_What you should do_
Please return the lines of the data that contain "Подтяжка".

(Data extracted from a collection)
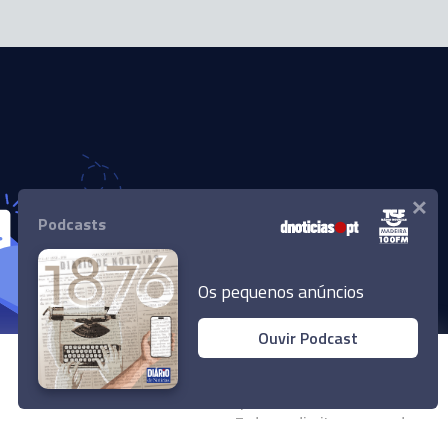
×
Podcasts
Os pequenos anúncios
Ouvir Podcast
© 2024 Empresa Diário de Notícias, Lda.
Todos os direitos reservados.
---
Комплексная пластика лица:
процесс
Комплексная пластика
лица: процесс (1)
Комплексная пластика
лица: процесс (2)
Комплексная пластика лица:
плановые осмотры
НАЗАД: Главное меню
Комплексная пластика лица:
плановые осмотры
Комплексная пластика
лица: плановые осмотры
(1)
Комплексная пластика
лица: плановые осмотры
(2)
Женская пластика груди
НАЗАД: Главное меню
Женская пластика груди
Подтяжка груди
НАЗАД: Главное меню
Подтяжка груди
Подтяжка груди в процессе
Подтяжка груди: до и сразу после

_Task output_
Подтяжка груди
Подтяжка груди
Подтяжка груди в процессе
Подтяжка груди: до и сразу после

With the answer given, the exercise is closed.